El Monumental, favorito para la final de la Libertadores 2025: Razones del posible regreso a Lima, la influencia de Lozano y las ganancias de Universitario

La posibilidad de que Lima vuelva a ser sede de la final de la Copa Libertadores genera expectativas en el ámbito deportivo nacional. La organización de eventos de gran magnitud como este no solo impulsa el turismo, sino que también posiciona al Perú como un destino confiable para el deporte de élite. En 2019, la final entre River Plate y Flamengo demostró la capacidad logística de la ciudad.

Según la investigación publicada por El Comercio, la administración de Universitario de Deportes, liderada por Jean Ferrari, ha estado trabajando diligentemente para cumplir con los requisitos exigidos por la Conmebol, anticipándose a los rumores que circulaban en las últimas horas.

El recuerdo de aquella final del 2019, originalmente programada en Santiago de Chile, permanece vivo en la memoria de los aficionados.

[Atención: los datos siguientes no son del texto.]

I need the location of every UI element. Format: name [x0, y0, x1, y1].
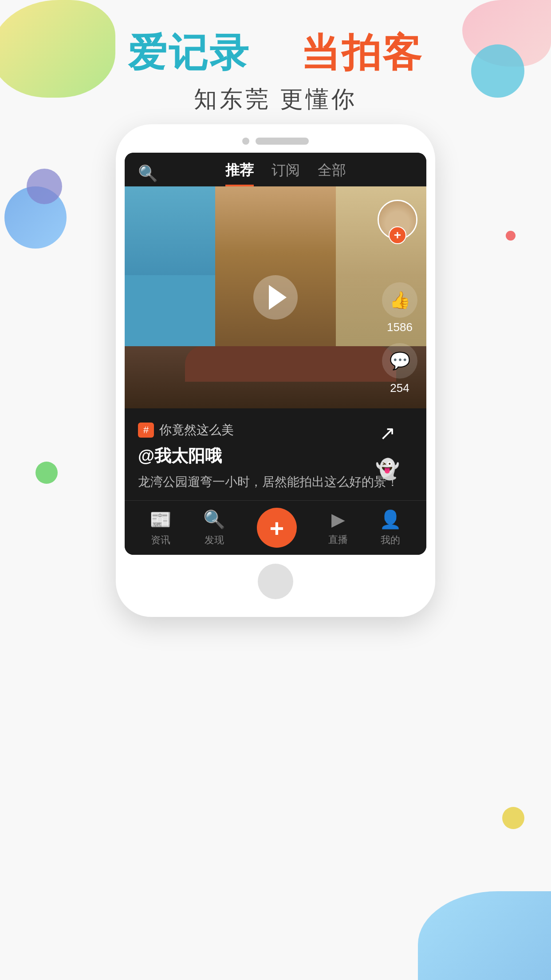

La crisis social en el país vecino obligó a la Conmebol a buscar una sede alternativa, y Lima respondió de manera eficiente, demostrando capacidad organizativa y logística en tiempo récord. El Estadio Monumental, con su imponente infraestructura, se convirtió en el epicentro de un evento que capturó la atención de todo el continente.

Más allá del resultado deportivo, con la dramática victoria de Flamengo en los últimos minutos, la final de 2019 dejó un legado positivo para Lima. Se implementaron medidas de seguridad efectivas, se optimizaron las rutas de transporte para los aficionados y se crearon zonas específicas para mejorar la experiencia de los asistentes. El éxito organizativo y la impecable puesta en escena fueron factores determinantes para que la Conmebol considere nuevamente a Lima como candidata.

Ahora, siete años después, Universitario de Deportes, en estrecha coordinación con la Federación Peruana de Fútbol, busca repetir la hazaña. Jean Ferrari ha liderado las gestiones para resolver los trámites legales y garantizar que el Estadio Monumental cumpla con los rigurosos estándares de la Conmebol. Las inspecciones y la documentación necesaria han sido completadas, obteniendo una evaluación favorable por parte del organismo rector del fútbol sudamericano.

El proceso de postulación implica un acuerdo de alquiler del estadio con la Conmebol, cuyo valor supera significativamente el de eventos privados como conciertos. Los beneficios asociados a la organización de la final de la Copa Libertadores son mucho mayores, incluyendo la exposición internacional de la ciudad y el potencial impulso al turismo. Se estima que Universitario recibió entre 300 mil y 500 mil dólares solo por la cesión del estadio en 2019. Además, la final fue transmitida a más de 169 países, generando una valiosa promoción para Lima.

Si bien Montevideo y Brasilia también aspiran a ser sedes, Lima se presenta como una opción sólida, respaldada por la experiencia exitosa de 2019. La decisión final de la Conmebol, en manos del presidente de la FPF, Agustín Lozano, se espera que se anuncie antes de fin de mes. La designación de Lima no solo beneficiaría a Universitario de Deportes, sino que también tendría un impacto positivo en la economía local y en la imagen del país a nivel internacional. La expectativa crece a medida que se acerca la fecha del anuncio oficial.